Gather each line of the records where "helps" appears.

*** Opening DATA SUPPLIED ***

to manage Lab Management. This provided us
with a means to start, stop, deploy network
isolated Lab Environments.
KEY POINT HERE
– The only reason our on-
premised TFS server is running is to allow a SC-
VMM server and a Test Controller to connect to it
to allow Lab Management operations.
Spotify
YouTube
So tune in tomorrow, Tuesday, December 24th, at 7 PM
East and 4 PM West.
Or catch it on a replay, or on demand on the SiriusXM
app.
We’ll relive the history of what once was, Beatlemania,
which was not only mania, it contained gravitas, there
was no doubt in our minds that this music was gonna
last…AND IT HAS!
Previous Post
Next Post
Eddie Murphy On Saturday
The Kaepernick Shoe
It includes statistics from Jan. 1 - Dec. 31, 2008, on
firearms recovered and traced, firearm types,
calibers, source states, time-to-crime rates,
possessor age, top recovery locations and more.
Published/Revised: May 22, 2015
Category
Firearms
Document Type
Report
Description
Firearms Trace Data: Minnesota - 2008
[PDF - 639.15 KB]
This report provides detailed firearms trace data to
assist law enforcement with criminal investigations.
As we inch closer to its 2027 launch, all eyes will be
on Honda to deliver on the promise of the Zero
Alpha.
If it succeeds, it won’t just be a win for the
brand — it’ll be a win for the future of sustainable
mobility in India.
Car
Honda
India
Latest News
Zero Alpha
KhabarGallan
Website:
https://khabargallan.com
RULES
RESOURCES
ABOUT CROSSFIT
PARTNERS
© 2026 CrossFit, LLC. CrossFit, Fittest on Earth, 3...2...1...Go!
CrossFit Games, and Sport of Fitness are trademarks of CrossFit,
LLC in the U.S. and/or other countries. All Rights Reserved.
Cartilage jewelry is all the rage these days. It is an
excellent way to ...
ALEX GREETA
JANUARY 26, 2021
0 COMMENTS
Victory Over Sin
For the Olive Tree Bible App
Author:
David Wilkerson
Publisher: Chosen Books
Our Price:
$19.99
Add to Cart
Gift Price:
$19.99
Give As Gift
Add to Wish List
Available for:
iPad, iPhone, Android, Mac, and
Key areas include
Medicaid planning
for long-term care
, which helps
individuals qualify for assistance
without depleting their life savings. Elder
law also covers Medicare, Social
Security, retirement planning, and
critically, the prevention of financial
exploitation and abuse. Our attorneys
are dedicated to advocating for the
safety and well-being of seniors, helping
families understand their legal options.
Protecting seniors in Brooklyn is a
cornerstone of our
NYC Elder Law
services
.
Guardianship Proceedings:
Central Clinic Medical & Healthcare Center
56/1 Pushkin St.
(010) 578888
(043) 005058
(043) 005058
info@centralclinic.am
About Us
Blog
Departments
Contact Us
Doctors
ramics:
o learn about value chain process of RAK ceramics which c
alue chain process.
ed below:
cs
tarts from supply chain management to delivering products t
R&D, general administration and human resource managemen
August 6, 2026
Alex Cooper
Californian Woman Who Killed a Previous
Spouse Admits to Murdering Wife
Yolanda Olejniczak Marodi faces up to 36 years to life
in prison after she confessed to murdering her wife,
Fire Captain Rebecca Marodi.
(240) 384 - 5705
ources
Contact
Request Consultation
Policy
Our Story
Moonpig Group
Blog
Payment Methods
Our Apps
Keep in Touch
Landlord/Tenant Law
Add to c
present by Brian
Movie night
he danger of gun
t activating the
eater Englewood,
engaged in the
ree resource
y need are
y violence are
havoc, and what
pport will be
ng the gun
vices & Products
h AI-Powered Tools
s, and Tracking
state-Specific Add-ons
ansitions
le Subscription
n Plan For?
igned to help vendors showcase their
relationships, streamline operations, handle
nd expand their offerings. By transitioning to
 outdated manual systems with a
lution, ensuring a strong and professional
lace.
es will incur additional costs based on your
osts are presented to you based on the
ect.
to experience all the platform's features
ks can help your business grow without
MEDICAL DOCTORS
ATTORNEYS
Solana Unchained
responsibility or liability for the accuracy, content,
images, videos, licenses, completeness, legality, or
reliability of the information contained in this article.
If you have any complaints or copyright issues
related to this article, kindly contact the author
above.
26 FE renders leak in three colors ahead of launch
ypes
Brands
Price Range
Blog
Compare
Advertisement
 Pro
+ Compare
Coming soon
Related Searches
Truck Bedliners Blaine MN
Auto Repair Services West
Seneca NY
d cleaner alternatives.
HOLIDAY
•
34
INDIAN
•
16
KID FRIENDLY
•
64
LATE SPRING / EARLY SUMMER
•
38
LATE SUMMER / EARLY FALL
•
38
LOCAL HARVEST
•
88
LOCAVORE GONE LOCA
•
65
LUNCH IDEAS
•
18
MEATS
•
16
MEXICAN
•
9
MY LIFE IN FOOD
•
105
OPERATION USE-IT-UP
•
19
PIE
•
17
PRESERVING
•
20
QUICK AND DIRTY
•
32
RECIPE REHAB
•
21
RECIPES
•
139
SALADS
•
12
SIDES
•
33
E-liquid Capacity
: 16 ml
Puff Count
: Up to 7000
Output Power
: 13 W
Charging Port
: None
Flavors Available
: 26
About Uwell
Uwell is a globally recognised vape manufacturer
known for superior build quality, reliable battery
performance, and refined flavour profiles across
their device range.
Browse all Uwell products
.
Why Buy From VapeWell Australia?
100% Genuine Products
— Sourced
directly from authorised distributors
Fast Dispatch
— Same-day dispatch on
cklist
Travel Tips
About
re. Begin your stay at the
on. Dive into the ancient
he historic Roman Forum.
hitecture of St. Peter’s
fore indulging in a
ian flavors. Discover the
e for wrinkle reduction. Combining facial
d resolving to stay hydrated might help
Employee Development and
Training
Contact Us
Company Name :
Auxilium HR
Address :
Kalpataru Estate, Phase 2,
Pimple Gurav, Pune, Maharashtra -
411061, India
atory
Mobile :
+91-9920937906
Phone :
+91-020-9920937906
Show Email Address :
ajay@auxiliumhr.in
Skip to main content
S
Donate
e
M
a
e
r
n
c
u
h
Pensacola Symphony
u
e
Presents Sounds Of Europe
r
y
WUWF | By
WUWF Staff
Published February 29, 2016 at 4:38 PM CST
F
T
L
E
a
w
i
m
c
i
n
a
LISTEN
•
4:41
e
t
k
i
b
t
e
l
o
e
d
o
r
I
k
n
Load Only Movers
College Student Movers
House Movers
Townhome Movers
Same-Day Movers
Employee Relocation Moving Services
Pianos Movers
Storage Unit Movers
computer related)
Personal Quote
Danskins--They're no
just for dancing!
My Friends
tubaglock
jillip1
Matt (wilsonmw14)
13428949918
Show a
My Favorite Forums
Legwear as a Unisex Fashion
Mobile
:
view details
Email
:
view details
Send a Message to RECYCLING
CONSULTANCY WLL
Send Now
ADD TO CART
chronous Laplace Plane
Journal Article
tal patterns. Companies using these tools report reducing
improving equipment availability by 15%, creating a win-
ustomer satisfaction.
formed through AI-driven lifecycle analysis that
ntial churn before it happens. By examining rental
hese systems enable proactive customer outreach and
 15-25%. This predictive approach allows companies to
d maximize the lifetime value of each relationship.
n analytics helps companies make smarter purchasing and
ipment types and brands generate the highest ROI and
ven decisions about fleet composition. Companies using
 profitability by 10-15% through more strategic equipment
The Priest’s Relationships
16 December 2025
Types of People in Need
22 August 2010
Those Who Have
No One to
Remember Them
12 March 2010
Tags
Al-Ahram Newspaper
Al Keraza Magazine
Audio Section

*** Closing DATA SUPPLIED ***

= ANSWER TO THIS EXERCISE =
, which helps
n analytics helps companies make smarter purchasing and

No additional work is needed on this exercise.